Lipsman氏はこの動きを「パフォーマンスTV」の到来と位置づけています。ナローターゲティングとクローズドループアトリビューション(購買データに基づく効果測定の完結)を組み合わせた「これまで不可避と言われてきた大きなイノベーション」であり、CMOはもはやこの変化を無視できないと述べています。

ただし、同氏はリテールメディアネットワークが「本物のメディア企業のように振る舞う」必要性も強調しています。ナショナルブランドの広告予算は従来MetaやGoogleに流れてきました。その予算を獲得するには、サプライヤーへの依存から脱却し、メディアバイイングの高度な実行力を身につけなければなりません。

EC事業者への影響と活用法

リテールメディアの転換期は、EC事業者にとっていくつかの実務的な意味を持ちます。

まず、「広告費の評価軸を見直す」ことが求められます。ROASだけでなく、iROAS(インクリメンタルROAS)を計測の柱に据えるべきです。ブランド検索広告やリターゲティングでROASの数値を追いかけるだけでは、広告がなくても発生していた売上を過大評価するリスクがあります。A/Bテストやインクリメンタリティ分析を導入し、広告による純粋な売上増分を把握する体制の構築が重要です。

次に、「マルチRMN運用の効率化」を検討すべきです。広告主が平均6つのRMNを利用する時代にあって、各ネットワーク間でデータフォーマットや計測基準が統一されていない現状は大きな課題です。統合的なダッシュボードやクロスネットワーク分析ツールの導入を検討する必要があります。
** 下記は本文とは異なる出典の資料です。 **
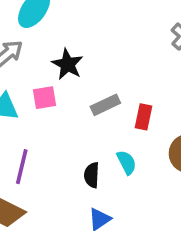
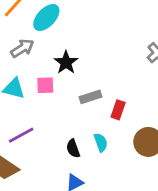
purple line: (22, 167) -> (21, 135), turned 40
black semicircle: (92, 175) -> (73, 148), turned -30

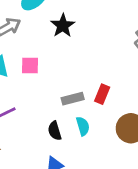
black star: (66, 62) -> (63, 26), moved
gray rectangle: (91, 97) -> (73, 99), moved

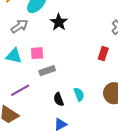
red rectangle: (102, 94) -> (103, 54), moved
gray rectangle: (73, 99) -> (47, 71), moved

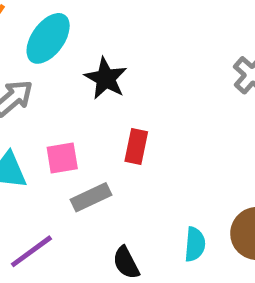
red rectangle: (103, 54) -> (136, 147), moved
cyan semicircle: (79, 94) -> (195, 244), moved, turned 32

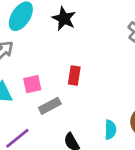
black star: (106, 78) -> (64, 19), moved

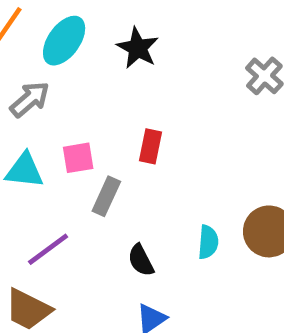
gray rectangle: (50, 106) -> (106, 196), turned -40

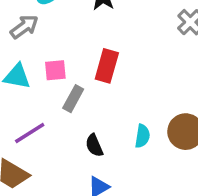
red rectangle: (151, 146) -> (107, 66), size x1.4

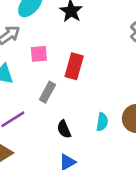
pink square: (55, 70) -> (39, 54), moved

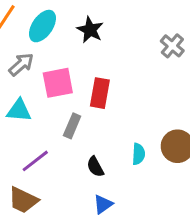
pink square: (39, 54) -> (58, 83), size x1.5

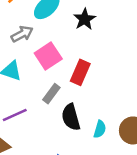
pink square: (58, 83) -> (48, 56), turned -36
black semicircle: (95, 167) -> (71, 117), moved, size x1.5

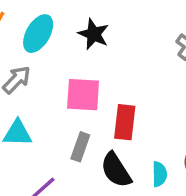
pink square: (48, 56) -> (83, 95), moved, turned -36
red rectangle: (80, 72) -> (125, 122), moved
さらに、「CTV広告の活用を視野に入れる」ことも重要です。AmazonやWalmartのCTV在庫が充実する中、購買データと連動した精密な動画広告配信が可能になりつつあります。特に上位ファネルでの認知拡大を目指すブランドにとって、リテールメディア経由のCTV広告は有力な選択肢となります。

まとめ

リテールメディアは1000億ドル超の巨大市場に成長しましたが、サプライヤー予算の移行という「簡単な成長」の時代は終わりを迎えています。今後の成長を左右するのは、iROASを中心とした計測技術の高度化、CTVなどオフサイトチャネルへの拡大、そしてメディア企業としての実行力です。

AmazonとWalmartの2強がCTVやデータ連携で先行する中、中小規模のリテールメディアネットワークは差別化戦略を急ぐ必要があります。EC事業者は、この構造変化を「自社の広告投資の見直し機会」として捉え、計測基盤の整備とチャネル戦略の再設計に着手すべきタイミングです。